Activity ::
If a line in the listing includes the word "MCQs", copy it out.

Data supplied ::
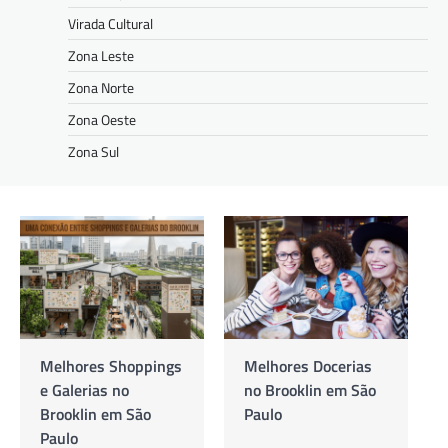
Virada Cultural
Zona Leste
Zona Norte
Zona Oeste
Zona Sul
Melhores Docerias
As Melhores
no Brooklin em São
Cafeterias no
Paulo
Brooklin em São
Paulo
---
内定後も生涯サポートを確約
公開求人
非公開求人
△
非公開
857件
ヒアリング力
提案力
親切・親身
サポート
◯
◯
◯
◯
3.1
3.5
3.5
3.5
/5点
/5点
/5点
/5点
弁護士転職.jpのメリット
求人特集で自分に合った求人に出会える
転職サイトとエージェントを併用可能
==
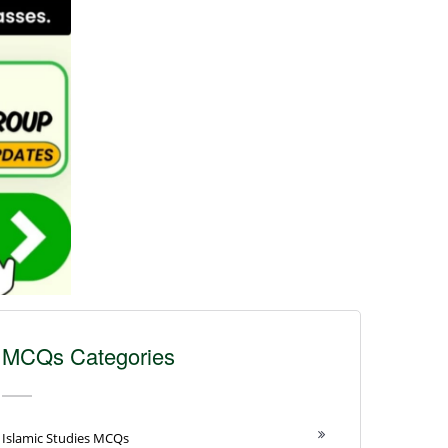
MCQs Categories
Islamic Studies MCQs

Solution to this problem ::
MCQs Categories
Islamic Studies MCQs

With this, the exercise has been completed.